## RAW DATA
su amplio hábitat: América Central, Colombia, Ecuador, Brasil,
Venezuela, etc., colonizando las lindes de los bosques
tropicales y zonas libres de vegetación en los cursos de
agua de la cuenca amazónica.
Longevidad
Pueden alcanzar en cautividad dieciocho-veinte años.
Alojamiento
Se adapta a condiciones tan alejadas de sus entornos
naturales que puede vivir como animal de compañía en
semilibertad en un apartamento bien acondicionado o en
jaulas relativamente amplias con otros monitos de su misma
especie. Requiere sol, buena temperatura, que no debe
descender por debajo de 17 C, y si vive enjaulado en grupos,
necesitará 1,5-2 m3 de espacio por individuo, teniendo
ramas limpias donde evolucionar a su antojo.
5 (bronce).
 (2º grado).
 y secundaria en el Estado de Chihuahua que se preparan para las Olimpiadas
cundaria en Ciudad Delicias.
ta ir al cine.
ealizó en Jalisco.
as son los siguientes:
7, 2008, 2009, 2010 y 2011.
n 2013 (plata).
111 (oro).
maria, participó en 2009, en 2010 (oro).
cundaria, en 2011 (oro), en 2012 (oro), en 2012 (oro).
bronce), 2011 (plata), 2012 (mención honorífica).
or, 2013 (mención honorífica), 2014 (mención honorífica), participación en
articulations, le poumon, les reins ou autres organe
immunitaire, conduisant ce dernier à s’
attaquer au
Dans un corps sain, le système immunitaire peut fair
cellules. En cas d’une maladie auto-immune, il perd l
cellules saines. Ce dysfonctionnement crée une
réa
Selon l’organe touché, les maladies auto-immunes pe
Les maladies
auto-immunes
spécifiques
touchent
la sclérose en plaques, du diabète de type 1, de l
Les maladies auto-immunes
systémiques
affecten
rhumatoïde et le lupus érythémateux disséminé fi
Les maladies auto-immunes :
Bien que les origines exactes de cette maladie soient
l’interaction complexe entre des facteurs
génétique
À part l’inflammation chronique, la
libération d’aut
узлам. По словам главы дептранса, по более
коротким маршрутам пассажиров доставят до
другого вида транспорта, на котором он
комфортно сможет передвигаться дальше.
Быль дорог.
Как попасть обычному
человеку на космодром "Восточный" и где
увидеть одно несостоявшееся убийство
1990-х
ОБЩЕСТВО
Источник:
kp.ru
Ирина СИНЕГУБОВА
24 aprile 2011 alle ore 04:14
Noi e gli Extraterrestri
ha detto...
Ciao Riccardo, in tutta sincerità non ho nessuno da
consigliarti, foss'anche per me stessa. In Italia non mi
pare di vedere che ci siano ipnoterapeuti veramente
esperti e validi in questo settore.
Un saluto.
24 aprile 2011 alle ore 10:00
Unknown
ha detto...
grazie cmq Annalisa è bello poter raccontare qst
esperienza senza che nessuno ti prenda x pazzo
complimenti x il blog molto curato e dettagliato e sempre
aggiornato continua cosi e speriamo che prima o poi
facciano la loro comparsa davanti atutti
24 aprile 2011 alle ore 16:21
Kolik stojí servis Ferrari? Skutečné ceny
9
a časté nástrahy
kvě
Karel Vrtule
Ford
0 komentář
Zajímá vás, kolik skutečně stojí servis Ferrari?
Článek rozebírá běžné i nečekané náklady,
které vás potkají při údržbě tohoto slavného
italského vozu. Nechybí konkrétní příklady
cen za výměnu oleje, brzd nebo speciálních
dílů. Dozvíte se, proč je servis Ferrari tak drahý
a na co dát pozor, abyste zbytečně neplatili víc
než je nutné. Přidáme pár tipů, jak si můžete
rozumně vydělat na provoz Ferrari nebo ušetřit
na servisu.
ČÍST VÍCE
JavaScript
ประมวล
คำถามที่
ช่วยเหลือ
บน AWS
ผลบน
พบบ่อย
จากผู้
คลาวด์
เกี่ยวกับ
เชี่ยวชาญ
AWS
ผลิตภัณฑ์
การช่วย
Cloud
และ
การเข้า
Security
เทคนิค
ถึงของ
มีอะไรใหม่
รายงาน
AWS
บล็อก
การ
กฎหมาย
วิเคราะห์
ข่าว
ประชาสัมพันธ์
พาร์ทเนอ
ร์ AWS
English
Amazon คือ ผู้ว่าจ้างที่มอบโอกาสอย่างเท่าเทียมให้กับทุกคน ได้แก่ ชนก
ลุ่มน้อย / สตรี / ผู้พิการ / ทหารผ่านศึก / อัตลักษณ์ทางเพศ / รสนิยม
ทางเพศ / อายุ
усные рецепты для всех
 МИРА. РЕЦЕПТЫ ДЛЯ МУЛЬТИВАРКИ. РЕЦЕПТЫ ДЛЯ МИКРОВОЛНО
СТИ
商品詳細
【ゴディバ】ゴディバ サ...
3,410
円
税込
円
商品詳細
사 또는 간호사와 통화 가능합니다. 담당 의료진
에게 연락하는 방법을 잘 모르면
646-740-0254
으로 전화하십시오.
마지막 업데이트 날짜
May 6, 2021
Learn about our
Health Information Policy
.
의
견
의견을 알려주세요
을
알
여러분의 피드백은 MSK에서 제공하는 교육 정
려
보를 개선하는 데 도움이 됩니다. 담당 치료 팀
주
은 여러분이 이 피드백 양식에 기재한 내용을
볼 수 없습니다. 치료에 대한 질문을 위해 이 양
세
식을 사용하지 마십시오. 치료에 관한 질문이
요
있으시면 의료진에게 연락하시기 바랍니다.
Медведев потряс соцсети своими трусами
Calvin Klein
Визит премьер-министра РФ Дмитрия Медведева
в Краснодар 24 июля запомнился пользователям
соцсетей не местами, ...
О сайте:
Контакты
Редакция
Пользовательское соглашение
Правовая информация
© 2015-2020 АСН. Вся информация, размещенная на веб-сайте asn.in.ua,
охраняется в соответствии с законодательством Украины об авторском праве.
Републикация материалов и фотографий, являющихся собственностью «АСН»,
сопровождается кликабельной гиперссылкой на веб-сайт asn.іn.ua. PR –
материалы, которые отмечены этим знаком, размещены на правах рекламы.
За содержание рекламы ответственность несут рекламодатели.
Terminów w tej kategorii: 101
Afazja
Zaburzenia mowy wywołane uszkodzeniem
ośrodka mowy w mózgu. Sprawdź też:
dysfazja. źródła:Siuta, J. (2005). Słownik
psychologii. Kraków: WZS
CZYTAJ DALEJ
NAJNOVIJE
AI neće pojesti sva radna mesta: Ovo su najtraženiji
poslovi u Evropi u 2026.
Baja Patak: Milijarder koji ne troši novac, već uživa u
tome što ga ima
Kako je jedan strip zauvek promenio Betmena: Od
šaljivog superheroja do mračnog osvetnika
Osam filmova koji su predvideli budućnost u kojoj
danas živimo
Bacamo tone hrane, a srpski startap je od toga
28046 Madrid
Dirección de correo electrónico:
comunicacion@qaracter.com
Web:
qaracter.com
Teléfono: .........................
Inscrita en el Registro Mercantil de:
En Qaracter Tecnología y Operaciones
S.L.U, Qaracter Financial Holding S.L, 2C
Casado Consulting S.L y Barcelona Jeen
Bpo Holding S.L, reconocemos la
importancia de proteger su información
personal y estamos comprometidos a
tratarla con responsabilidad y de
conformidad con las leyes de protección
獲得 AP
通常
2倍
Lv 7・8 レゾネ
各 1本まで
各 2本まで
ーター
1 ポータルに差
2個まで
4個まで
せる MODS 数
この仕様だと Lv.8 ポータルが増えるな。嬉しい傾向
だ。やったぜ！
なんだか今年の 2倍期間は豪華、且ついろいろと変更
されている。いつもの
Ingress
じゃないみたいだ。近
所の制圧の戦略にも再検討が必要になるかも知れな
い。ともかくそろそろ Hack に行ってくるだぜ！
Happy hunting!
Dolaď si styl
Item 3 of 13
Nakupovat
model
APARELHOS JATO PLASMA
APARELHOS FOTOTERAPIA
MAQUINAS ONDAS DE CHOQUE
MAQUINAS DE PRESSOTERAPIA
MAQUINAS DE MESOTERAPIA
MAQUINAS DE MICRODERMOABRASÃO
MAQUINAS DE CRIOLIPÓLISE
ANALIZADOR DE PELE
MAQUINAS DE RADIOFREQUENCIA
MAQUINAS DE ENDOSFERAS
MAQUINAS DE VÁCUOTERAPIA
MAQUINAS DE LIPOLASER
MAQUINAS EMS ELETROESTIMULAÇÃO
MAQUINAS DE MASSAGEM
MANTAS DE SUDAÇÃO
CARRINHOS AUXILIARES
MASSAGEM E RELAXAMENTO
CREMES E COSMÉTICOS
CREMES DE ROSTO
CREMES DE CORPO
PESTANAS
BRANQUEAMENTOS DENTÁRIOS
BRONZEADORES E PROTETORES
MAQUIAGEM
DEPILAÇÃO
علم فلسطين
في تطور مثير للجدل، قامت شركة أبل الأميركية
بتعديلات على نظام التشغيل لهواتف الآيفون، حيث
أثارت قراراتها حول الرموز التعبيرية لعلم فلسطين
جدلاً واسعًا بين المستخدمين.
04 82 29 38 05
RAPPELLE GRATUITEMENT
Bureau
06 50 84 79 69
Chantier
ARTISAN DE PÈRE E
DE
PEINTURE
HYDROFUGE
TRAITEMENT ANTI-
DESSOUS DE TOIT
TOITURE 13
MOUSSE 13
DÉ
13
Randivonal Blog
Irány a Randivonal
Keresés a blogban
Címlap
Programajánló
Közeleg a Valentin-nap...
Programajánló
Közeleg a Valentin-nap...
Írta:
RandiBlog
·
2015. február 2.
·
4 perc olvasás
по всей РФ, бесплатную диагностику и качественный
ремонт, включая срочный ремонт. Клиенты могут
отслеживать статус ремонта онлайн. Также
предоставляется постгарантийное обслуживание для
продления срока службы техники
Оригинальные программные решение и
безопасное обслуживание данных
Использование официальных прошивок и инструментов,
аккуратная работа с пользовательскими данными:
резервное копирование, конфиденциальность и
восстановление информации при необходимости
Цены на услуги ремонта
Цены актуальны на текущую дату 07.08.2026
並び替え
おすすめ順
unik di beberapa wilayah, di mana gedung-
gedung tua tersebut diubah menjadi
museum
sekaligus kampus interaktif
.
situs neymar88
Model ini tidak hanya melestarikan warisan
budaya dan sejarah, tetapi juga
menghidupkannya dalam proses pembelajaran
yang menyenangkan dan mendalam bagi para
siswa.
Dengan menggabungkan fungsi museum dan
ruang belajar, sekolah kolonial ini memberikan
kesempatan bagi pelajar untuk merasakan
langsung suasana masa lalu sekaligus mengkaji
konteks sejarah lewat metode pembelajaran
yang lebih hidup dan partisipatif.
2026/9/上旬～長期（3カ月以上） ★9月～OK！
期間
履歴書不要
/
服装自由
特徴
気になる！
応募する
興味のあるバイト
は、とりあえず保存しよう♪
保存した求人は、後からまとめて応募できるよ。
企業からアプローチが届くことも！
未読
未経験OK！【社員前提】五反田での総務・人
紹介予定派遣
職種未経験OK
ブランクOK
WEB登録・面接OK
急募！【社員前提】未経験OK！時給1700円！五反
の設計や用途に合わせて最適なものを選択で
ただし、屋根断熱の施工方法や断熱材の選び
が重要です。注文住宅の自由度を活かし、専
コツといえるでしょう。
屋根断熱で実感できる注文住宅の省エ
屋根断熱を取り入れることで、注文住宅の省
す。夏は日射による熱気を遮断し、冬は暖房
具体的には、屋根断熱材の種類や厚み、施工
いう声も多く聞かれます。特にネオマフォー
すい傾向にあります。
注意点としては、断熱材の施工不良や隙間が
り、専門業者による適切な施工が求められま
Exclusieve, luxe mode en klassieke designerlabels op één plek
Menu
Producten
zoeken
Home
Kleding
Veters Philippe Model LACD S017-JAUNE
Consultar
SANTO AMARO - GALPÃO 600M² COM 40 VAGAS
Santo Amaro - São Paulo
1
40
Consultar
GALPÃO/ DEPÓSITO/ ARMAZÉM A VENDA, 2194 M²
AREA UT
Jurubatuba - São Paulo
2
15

## WHAT TO DO
Only a number is needed here: how many lines of the data include the word "immunes"?

## RESULT
4